== Try it ==
Return all the lines below exactly as written. Drop every picture.
:: Records shown
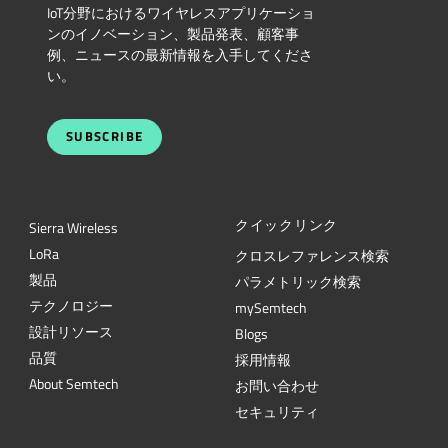
IoT分野におけるワイヤレスアプリケーショ
ンのイノベーション、製品発表、顧客事
例、ニュースの最新情報を入手してくださ
い。
SUBSCRIBE
クイックリンク
Sierra Wireless
L
o
R
a
クロスレファレンス検索
製品
パラメトリック検索
テクノロジー
mySemtech
設計リソース
Blogs
品質
採用情報
About Semtech
お問い合わせ
セキュリティ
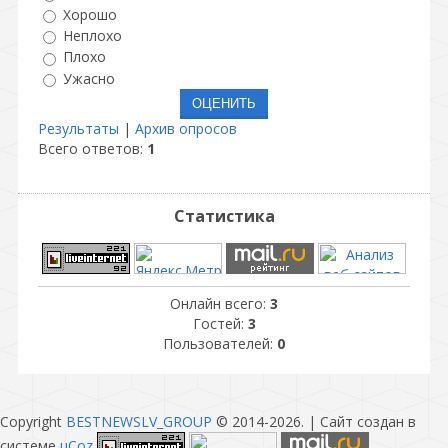
Хорошо
Неплохо
Плохо
Ужасно
Результаты
|
Архив опросов
Всего ответов:
1
Статистика
Онлайн всего:
3
Гостей:
3
Пользователей:
0
Copyright
BESTNEWSLV_GROUP
© 2014-2026
. |
Сайт создан в
системе
uCoz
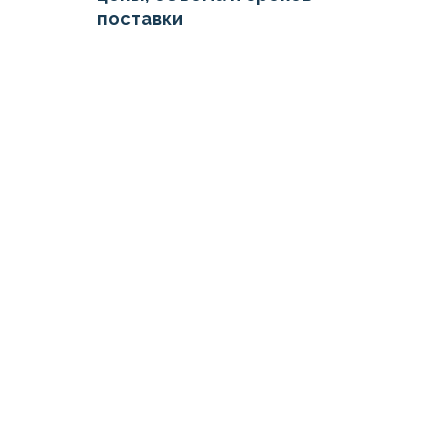
поставки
::::
== Response to the task ==
IoT分野におけるワイヤレスアプリケーショ
ンのイノベーション、製品発表、顧客事
例、ニュースの最新情報を入手してくださ
い。
SUBSCRIBE
クイックリンク
Sierra Wireless
L
o
R
a
クロスレファレンス検索
製品
パラメトリック検索
テクノロジー
mySemtech
設計リソース
Blogs
品質
採用情報
About Semtech
お問い合わせ
セキュリティ
Хорошо
Неплохо
Плохо
Ужасно
Результаты
|
Архив опросов
Всего ответов:
1
Статистика
Онлайн всего:
3
Гостей:
3
Пользователей:
0
Copyright
BESTNEWSLV_GROUP
© 2014-2026
. |
Сайт создан в
системе
uCoz
поставки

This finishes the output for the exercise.